● Task details
Please repeat the records below exactly, skipping any pictures.

● Material provided
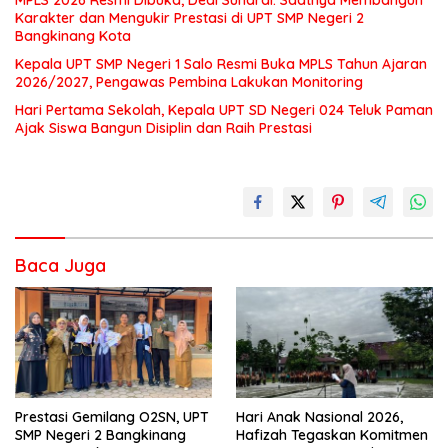
Karakter dan Mengukir Prestasi di UPT SMP Negeri 2
Bangkinang Kota
Kepala UPT SMP Negeri 1 Salo Resmi Buka MPLS Tahun Ajaran
2026/2027, Pengawas Pembina Lakukan Monitoring
Hari Pertama Sekolah, Kepala UPT SD Negeri 024 Teluk Paman
Ajak Siswa Bangun Disiplin dan Raih Prestasi
Baca Juga
Prestasi Gemilang O2SN, UPT
Hari Anak Nasional 2026,
SMP Negeri 2 Bangkinang
Hafizah Tegaskan Komitmen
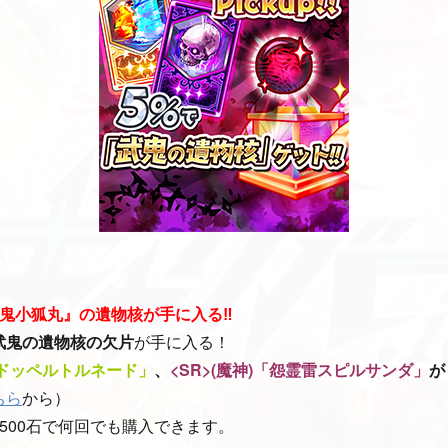
武鬼小狐丸』の遺物核が手に入る‼
武鬼の遺物核の欠片
が手に入る！
)「ドッペルトルネード」
、
<SR>(魔神)「怨霊雷スピルサンダ」
が
ちら
から）
500石で何回でも購入できます。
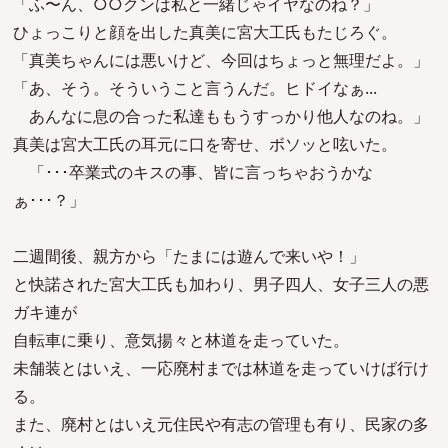
「ふ〜ん、○○クンは私と一緒じゃイヤなのね？」
ひょっこりと顔を出した真美に宮大工氏もたじろぐ。
「真美ちゃんには悪いけど、今回はちょっと無理だよ。」
「あ、そう。そういうこと言うんだ。ヒドイなぁ...
あんなに息の合った私達ももうすっかり他人なのね。」
真美は宮大工氏の耳元に口を寄せ、ボソッと呟いた。
「･･･卒業式のキスの事、皆に言っちゃおうかな
ぁ･･･？」
二週間後、親方から「たまには遊んで来いや！」
と快諾された宮大工氏も加わり、男子四人、女子三人の悪
ガキ連が
自転車に乗り、意気揚々と林道を走っていた。
未舗装とはいえ、一応廃村までは林道を走っていけば行け
る。
また、廃村とはいえ元住民や有志の管理も有り、民家の多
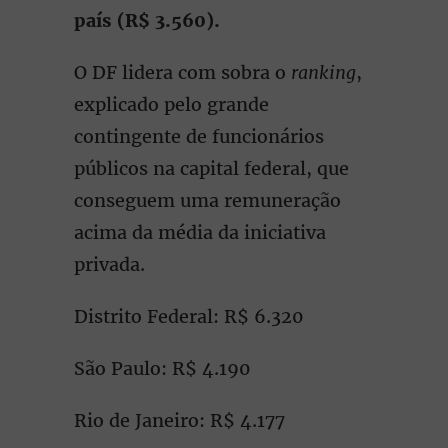
país (R$ 3.560).
O DF lidera com sobra o
ranking
,
explicado pelo grande
contingente de funcionários
públicos na capital federal, que
conseguem uma remuneração
acima da média da iniciativa
privada.
Distrito Federal: R$ 6.320
São Paulo: R$ 4.190
Rio de Janeiro: R$ 4.177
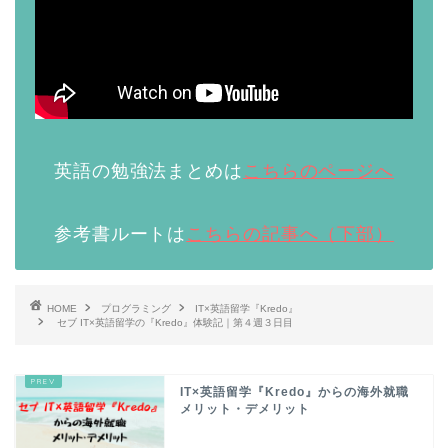
英語の勉強法まとめは
こちらのページへ
参考書ルートは
こちらの記事へ（下部）
HOME
プログラミング
IT×英語留学『Kredo』
セブ IT×英語留学の『Kredo』体験記｜第４週３日目
IT×英語留学『Kredo』からの海外就職
メリット・デメリット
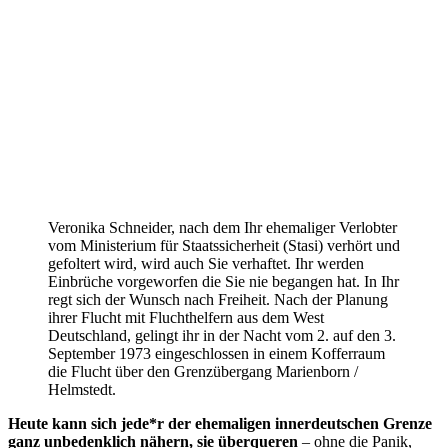
Veronika Schneider, nach dem Ihr ehemaliger Verlobter
vom Ministerium für Staatssicherheit (Stasi) verhört und
gefoltert wird, wird auch Sie verhaftet. Ihr werden
Einbrüche vorgeworfen die Sie nie begangen hat. In Ihr
regt sich der Wunsch nach Freiheit. Nach der Planung
ihrer Flucht mit Fluchthelfern aus dem West
Deutschland, gelingt ihr in der Nacht vom 2. auf den 3.
September 1973 eingeschlossen in einem Kofferraum
die Flucht über den Grenzübergang Marienborn /
Helmstedt.
Heute kann sich jede*r der ehemaligen innerdeutschen Grenze
ganz unbedenklich nähern, sie überqueren
– ohne die Panik,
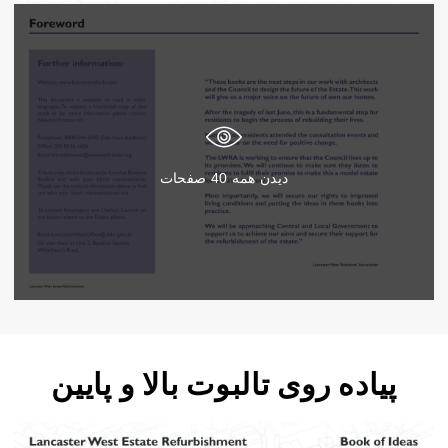
دیدن همه
40
صفحات
پیاده روی تالبوت بالا و پایین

● Exercise solution
Karakter dan Mengukir Prestasi di UPT SMP Negeri 2
Bangkinang Kota
Kepala UPT SMP Negeri 1 Salo Resmi Buka MPLS Tahun Ajaran
2026/2027, Pengawas Pembina Lakukan Monitoring
Hari Pertama Sekolah, Kepala UPT SD Negeri 024 Teluk Paman
Ajak Siswa Bangun Disiplin dan Raih Prestasi
Baca Juga
Prestasi Gemilang O2SN, UPT
Hari Anak Nasional 2026,
SMP Negeri 2 Bangkinang
Hafizah Tegaskan Komitmen
武鬼小狐丸』の遺物核が手に入る‼
武鬼の遺物核の欠片
が手に入る！
)「ドッペルトルネード」
、
<SR>(魔神)「怨霊雷スピルサンダ」
が
ちら
から）
500石で何回でも購入できます。
「ふ〜ん、○○クンは私と一緒じゃイヤなのね？」
ひょっこりと顔を出した真美に宮大工氏もたじろぐ。
「真美ちゃんには悪いけど、今回はちょっと無理だよ。」
「あ、そう。そういうこと言うんだ。ヒドイなぁ...
あんなに息の合った私達ももうすっかり他人なのね。」
真美は宮大工氏の耳元に口を寄せ、ボソッと呟いた。
「･･･卒業式のキスの事、皆に言っちゃおうかな
ぁ･･･？」
二週間後、親方から「たまには遊んで来いや！」
と快諾された宮大工氏も加わり、男子四人、女子三人の悪
ガキ連が
自転車に乗り、意気揚々と林道を走っていた。
未舗装とはいえ、一応廃村までは林道を走っていけば行け
る。
また、廃村とはいえ元住民や有志の管理も有り、民家の多
país (R$ 3.560).
O DF lidera com sobra o
ranking
,
explicado pelo grande
contingente de funcionários
públicos na capital federal, que
conseguem uma remuneração
acima da média da iniciativa
privada.
Distrito Federal: R$ 6.320
São Paulo: R$ 4.190
Rio de Janeiro: R$ 4.177
英語の勉強法まとめは
こちらのページへ
参考書ルートは
こちらの記事へ（下部）
HOME
プログラミング
IT×英語留学『Kredo』
セブ IT×英語留学の『Kredo』体験記｜第４週３日目
IT×英語留学『Kredo』からの海外就職
メリット・デメリット
Veronika Schneider, nach dem Ihr ehemaliger Verlobter
vom Ministerium für Staatssicherheit (Stasi) verhört und
gefoltert wird, wird auch Sie verhaftet. Ihr werden
Einbrüche vorgeworfen die Sie nie begangen hat. In Ihr
regt sich der Wunsch nach Freiheit. Nach der Planung
ihrer Flucht mit Fluchthelfern aus dem West
Deutschland, gelingt ihr in der Nacht vom 2. auf den 3.
September 1973 eingeschlossen in einem Kofferraum
die Flucht über den Grenzübergang Marienborn /
Helmstedt.
Heute kann sich jede*r der ehemaligen innerdeutschen Grenze
ganz unbedenklich nähern, sie überqueren
– ohne die Panik,
دیدن همه
40
صفحات
پیاده روی تالبوت بالا و پایین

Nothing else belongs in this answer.